[Entries provided]

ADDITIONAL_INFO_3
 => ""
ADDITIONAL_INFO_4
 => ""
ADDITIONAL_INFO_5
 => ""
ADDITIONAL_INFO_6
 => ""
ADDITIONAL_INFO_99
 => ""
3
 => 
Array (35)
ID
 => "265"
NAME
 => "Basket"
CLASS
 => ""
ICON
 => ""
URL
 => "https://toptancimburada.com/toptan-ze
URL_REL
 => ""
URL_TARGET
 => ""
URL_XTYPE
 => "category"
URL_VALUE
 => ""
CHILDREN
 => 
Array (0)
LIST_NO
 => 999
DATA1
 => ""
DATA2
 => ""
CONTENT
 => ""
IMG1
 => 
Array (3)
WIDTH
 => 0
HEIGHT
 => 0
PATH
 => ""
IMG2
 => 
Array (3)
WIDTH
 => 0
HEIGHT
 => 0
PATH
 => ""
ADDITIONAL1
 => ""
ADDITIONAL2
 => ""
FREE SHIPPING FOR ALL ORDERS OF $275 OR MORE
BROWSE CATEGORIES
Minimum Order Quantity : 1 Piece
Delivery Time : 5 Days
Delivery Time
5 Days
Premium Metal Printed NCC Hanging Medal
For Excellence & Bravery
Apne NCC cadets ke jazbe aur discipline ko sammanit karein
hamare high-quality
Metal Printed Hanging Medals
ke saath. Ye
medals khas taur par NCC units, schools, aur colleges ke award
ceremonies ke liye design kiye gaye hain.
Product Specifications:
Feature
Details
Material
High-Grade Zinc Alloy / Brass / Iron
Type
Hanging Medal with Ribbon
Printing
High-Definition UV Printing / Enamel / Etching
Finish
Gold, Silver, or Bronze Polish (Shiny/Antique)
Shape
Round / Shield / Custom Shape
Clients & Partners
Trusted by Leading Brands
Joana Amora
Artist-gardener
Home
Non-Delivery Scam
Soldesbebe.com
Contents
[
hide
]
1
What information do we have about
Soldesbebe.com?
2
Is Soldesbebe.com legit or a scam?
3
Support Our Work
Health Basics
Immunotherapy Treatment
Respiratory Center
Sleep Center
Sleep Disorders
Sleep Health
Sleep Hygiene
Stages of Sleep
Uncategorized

[/Entries provided]

Work through the entries, filtering for the string "Sleep", and copy each line that holds it.

--- Exercise output ---
Sleep Center
Sleep Disorders
Sleep Health
Sleep Hygiene
Stages of Sleep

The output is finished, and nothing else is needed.